[<prev] [next>] [<thread-prev] [thread-next>] [day] [month] [year] [list]
Message-ID: <20180920234240.GR4672@cisco>
Date: Thu, 20 Sep 2018 17:42:40 -0600
From: Tycho Andersen <tycho@...ho.ws>
To: Andy Lutomirski <luto@...capital.net>
Cc: Kees Cook <keescook@...omium.org>,
LKML <linux-kernel@...r.kernel.org>,
Linux Containers <containers@...ts.linux-foundation.org>,
Linux API <linux-api@...r.kernel.org>,
Oleg Nesterov <oleg@...hat.com>,
"Eric W . Biederman" <ebiederm@...ssion.com>,
"Serge E . Hallyn" <serge@...lyn.com>,
Christian Brauner <christian.brauner@...ntu.com>,
Tyler Hicks <tyhicks@...onical.com>,
Akihiro Suda <suda.akihiro@....ntt.co.jp>,
Jann Horn <jannh@...gle.com>
Subject: Re: [PATCH v6 4/5] seccomp: add support for passing fds via
USER_NOTIF
On Wed, Sep 19, 2018 at 12:58:20PM -0700, Andy Lutomirski wrote:
> On Wed, Sep 19, 2018 at 7:38 AM, Tycho Andersen <tycho@...ho.ws> wrote:
> > On Wed, Sep 19, 2018 at 07:19:56AM -0700, Andy Lutomirski wrote:
> >>
> >>
> >> > On Sep 19, 2018, at 2:55 AM, Tycho Andersen <tycho@...ho.ws> wrote:
> >> >
> >> >> On Wed, Sep 12, 2018 at 04:52:38PM -0700, Andy Lutomirski wrote:
> >> >>> On Thu, Sep 6, 2018 at 8:28 AM, Tycho Andersen <tycho@...ho.ws> wrote:
> >> >>> The idea here is that the userspace handler should be able to pass an fd
> >> >>> back to the trapped task, for example so it can be returned from socket().
> >> >>>
> >> >>> I've proposed one API here, but I'm open to other options.
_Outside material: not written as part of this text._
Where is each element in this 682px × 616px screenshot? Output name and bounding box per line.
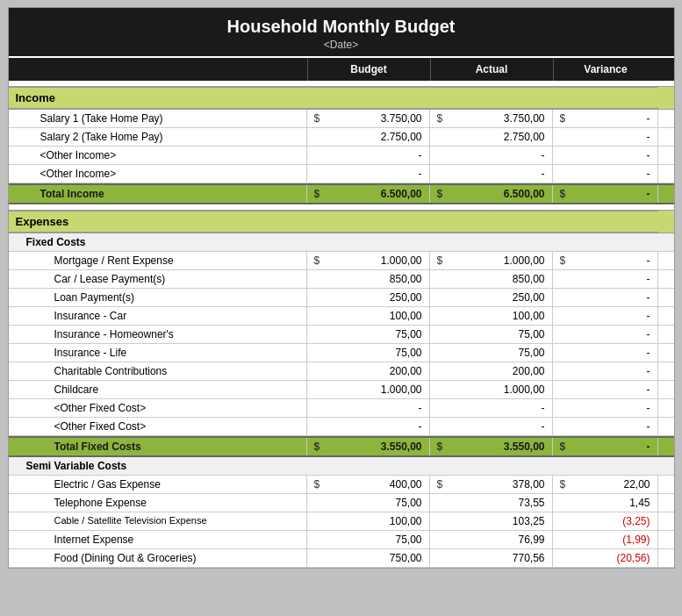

In particular,
> >> >>> this only lets you return an fd from a syscall, which may not be enough in
> >> >>> all cases. For example, if an fd is written to an output parameter instead
> >> >>> of returned, the current API can't handle this. Another case is that
> >> >>> netlink takes as input fds sometimes (IFLA_NET_NS_FD, e.g.). If netlink
> >> >>> ever decides to install an fd and output it, we wouldn't be able to handle
> >> >>> this either.
> >> >>
> >> >> An alternative could be to have an API (an ioctl on the listener,
> >> >> perhaps) that just copies an fd into the tracee. There would be the
> >> >> obvious set of options: do we replace an existing fd or allocate a new
> >> >> one, and is it CLOEXEC. Then the tracer could add an fd and then
> >> >> return it just like it's a regular number.
> >> >>
> >> >> I feel like this would be more flexible and conceptually simpler, but
> >> >> maybe a little slower for the common cases. What do you think?
> >> >
> >> > I'm just implementing this now, and there's one question: when do we
> >> > actually do the fd install? Should we do it when the user calls
> >> > SECCOMP_NOTIF_PUT_FD, or when the actual response is sent? It feels
> >> > like we should do it when the response is sent, instead of doing it
> >> > right when SECCOMP_NOTIF_PUT_FD is called, since if there's a
> >> > subsequent signal and the tracer decides to discard the response,
> >> > we'll have to implement some delete mechanism to delete the fd, but it
> >> > would have already been visible to the process, etc. So I'll go
> >> > forward with this unless there are strong objections, but I thought
> >> > I'd point it out just to avoid another round trip.
> >> >
> >> >
> >>
> >> Can you do that non-racily? That is, you need to commit to an fd *number* right away, but what if another thread uses the number before you actually install the fd?
> >
> > I was thinking we could just do an __alloc_fd() and then do the
> > fd_install() when the response is sent or clean up the case that the
> > listener or task dies. I haven't actually tried to run the code yet,
> > so it's possible the locking won't work :)
>
> I would be very surprised if the locking works. How can you run a
> thread in a process when another thread has allocated but not
> installed an fd and is blocked for an arbitrarily long time?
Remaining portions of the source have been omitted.